As I type, no one really knows. However, if history serves as a guide, the most highly educated, the most productive, the most highly or uniquely skilled, and the most creative US workers will probably do just fine. They almost always do. The reason is simple: labor competes the same way businesses do, either on price or on product. Since governments at all levels set minimum wage requirements, it is almost impossible for labor to compete on price alone. As a result, US workers are increasingly in two camps: those that can compete for highly skilled and highly compensated jobs and those who can’t.
Therefore, as is the case with all recessions and other economic slowdowns, the less educated, the less skilled, and the less profitable participants in our workforce will be most impacted by the COVID19 pandemic.
If only a portion of the predictions we have made in this series comes to pass, workers around the world will have to adapt to the changes in the new normal or have the global economy leave them behind. Since the new normal we envision involves an increased use of technology in how we live our lives and conduct business, the average worker will have to become more proficient in their use of it. Even jobs which you wouldn’t imagine would use much advanced technology, like massage therapists, will have to make full use of it to better market themselves, book appointments, and even bill their clients.
To that end, I can’t count the number of times I have opted for the vendor at the farmers’ market or antique mall who uses a payment method like Square or Venmo over the ones who don’t. While this might seem like a relatively minor adaptation of technology, the ones who adopt it first will have an advantage over their competition. Trust me, the booths that take Square always close earlier than the ones that don’t.
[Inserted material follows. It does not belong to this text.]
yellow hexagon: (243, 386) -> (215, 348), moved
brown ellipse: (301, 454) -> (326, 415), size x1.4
Essentially, the workers who adapt the best will find they won’t be as constrained by corporate structure as they were previously. In this environment, the creative among us should thrive. They have always had the idea generation; however, their adaptability and increased use of technology will give them access to more efficient production and distribution channels. For example, it isn’t terribly difficult to envision an industrial designer manufacturing their ideas using a 3-D printer, and selling their products through a number of different outlets.
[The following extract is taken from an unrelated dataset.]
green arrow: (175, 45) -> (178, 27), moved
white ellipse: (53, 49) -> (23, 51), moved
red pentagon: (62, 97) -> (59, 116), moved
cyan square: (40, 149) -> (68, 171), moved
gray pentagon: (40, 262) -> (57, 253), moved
Prior to the COVID19 pandemic, the so-called ‘gig economy’ was becoming increasingly sophisticated. According to Investopedia.com, key takeaways of a gig economy are:
- The gig economy is based on flexible, temporary, or freelance jobs, often involving connecting with clients or customers through an online platform
- The gig economy can benefit workers, businesses, and consumers by making work more adaptable to the needs of the moment and demand for flexible lifestyles.
- At the same time, the gig economy can have downsides due to the erosion of traditional economic relationships between workers, businesses, and clients.
If left undisturbed, the gig economy will flourish in the new normal which follows. Younger workers will make full use of existing technology to perform handyman jobs, babysit, run errands for clients (Shipt comes to mind), drive for ride-share companies like Uber or Lyft, make deliveries for companies like Amazon Flex, and even do creative and professional work on platforms like Fiverr and SpareHire. Companies will also get into the act and develop their own ‘gig economy’ applications. This will ultimately reduce the need for FTEs (full-time employees) moving forward. Again, this assumes the powers that be leave the gig economy undisturbed.
Unfortunately, politicians will probably put pressure on ‘gig employers’ to turn their 1099 contract workers into W-2 FTEs, with benefits, especially at the state and local levels. Obviously, this defeats the purpose and benefits of the gig economy, and will limit the opportunities for workers (especially younger ones) as the economy slowly adopts to the new normal. As is often the case, well-intentioned actions will have ironic consequences.
Further, the powers that be at all levels of domestic government will enact or otherwise pass a number of new rules/regulations in attempt to mitigate job and income losses during subsequent pandemics and/or economic downturns. Necessarily oblivious to the fact government mandated lock downs were the proximate cause of the economic downturn, politicians will concoct all sorts of restrictions and procedures which will inhibit companies from operating efficiently. Many of these will be innocuous sounding and supposedly in the public good, such as limiting the number of people in a store to a pre-determined level. However, the costs associated with these rules will be enough to be a burden on many small businesses or branch offices of larger employers.
Globally, emerging economies will likely struggle with the new normal. As the former 1st World struggles with its debt load and its own problems, former 3rd World countries will lack access to capital and markets for their limited goods and services. As we discussed in a previous segment, some countries will benefit from China’s Belt & Road Initiative, but China will be quick to jettison those which don’t fit into its longer-term plan. It was one thing to ‘throw money around’ to limit the Western world’s influence. However, as the latter retreats from low income countries, Beijing won’t feel as compelled to help those countries which don’t have any real value to the Middle Kingdom.
When you look at everything together, the new normal will benefit those:
- who have access to capital
- who are relatively well-educated, trained, and/or creative
- that are easily adaptable, especially when it comes to technology.
Those that don’t meet or have these characteristics will be detrimentally impacted, and fall even farther behind.